> [Required work] Everything in the records below should be printed exactly, except the pictures.
● ● ● ●
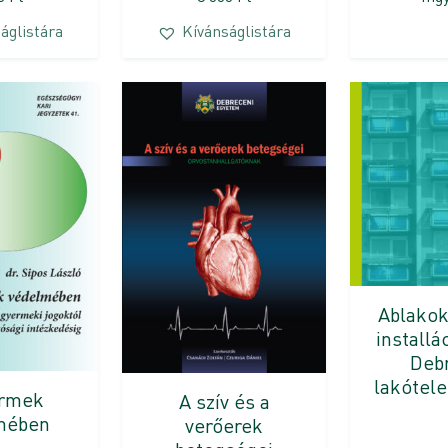
áglistára
Kívánságlistára
Ablakok 
installá
Deb
lakótele
ermek
A szív és a
mében
verőerek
● ● ● ●
> [Task response]
áglistára
Kívánságlistára
Ablakok 
installá
Deb
lakótele
ermek
A szív és a
mében
verőerek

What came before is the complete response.